Usai proses perceraian, persahabatan Anda masih akan terus berlanjut. Ini saatnya Anda mesti hati-hati. Sekali waktu Anda ingin mencarikan jodoh untuknya. Di lain pihak, pasangan tak setuju. Ia tak ingin Anda terlibat lebih dalam. Kalau sudah begini, lebih baik ambil jalan tengah. Lanjutkan persahabatan Anda dengannya. Sering-seringlah mengajaknya pergi ramai-ramai. "Hindari pergi secara berpasangan. Lebih baik ramai-ramai tanpa harus perduli dengan jumlah rombongan," cetus Quilliam. Siapa tahu ia akan menemukan jodohnya sendiri tanpa bantuan secara langsung. Anda bisa menjaga perasaan pasangan dan lebih aman. 

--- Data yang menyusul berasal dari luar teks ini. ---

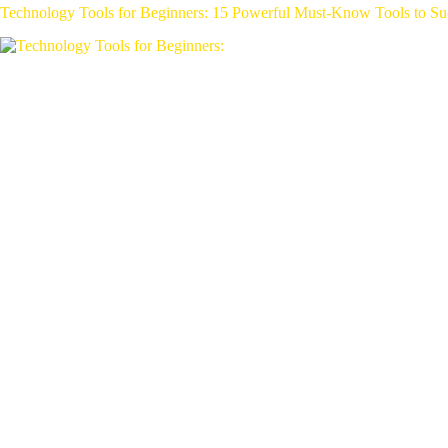
Technology Tools for Beginners: 15 Powerful Must-Know Tools to Su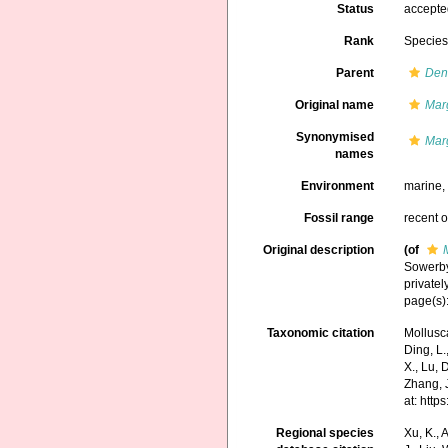
Status
accept
Rank
Specie
Parent
Den
Original name
Mar
Synonymised
Mar
names
Environment
marine
Fossil range
recent o
Original description
(of
Sowerby 
privatel
page(s):
Taxonomic citation
Mollusc
Ding, L.,
X., Lu, 
Zhang, J
at: htt
Regional species
Xu, K., A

Kalau sahabat Anda sudah menemukan pasangan, bukan berarti segalanya lebih mudah. Sesekali kalau Anda punya acara bepergian ke luar kota, misalnya. Bukan tak mungkin sahabat Anda mengajak serta pacar barunya. Tak nyaman mengingat Anda mengenal si mantan suami dengan baik. Bisa saja terjadi, Anda jadi sedikit ketus terhadap pacar baru sahabat Anda. Apa itu salahnya? "Ingatlah, bukan salahnya terjadi perceraian. Mereka toh pacaran setelah kasus perceraian selesai. Benar, Anda awalnya akan membenci sang pacar, tapi cobalah memberinya kesempatan," saran Quilliam.

Apa yang terjadi pada pasangan lain, mungkin saja terjadi pula pada Anda. Pelajari apa yang bisa dilakukan agar jangan sampai terulang kekeliruan serupa. Belajar bukan hanya lewat pengalaman sendiri, tapi juga lewat pengalaman orang lain.